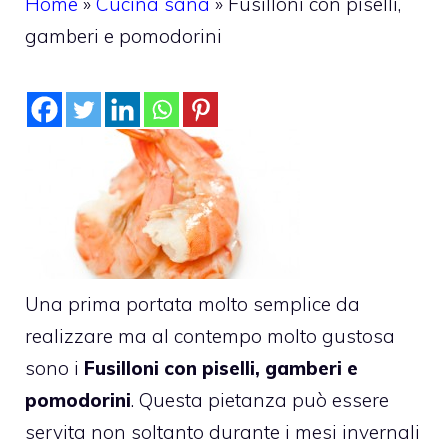
Home
»
Cucina sana
»
Fusilloni con piselli,
gamberi e pomodorini
Una prima portata molto semplice da
realizzare ma al contempo molto gustosa
sono i
Fusilloni con piselli, gamberi e
pomodorini
. Questa pietanza può essere
servita non soltanto durante i mesi invernali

▬▬▬▬▬▬▬▬▬▬

#### To do:
Although the records contain pictures, your copy should hold only the text, reproduced exactly.

#### Written answer:
Home
»
Cucina sana
»
Fusilloni con piselli,
gamberi e pomodorini
Una prima portata molto semplice da
realizzare ma al contempo molto gustosa
sono i
Fusilloni con piselli, gamberi e
pomodorini
. Questa pietanza può essere
servita non soltanto durante i mesi invernali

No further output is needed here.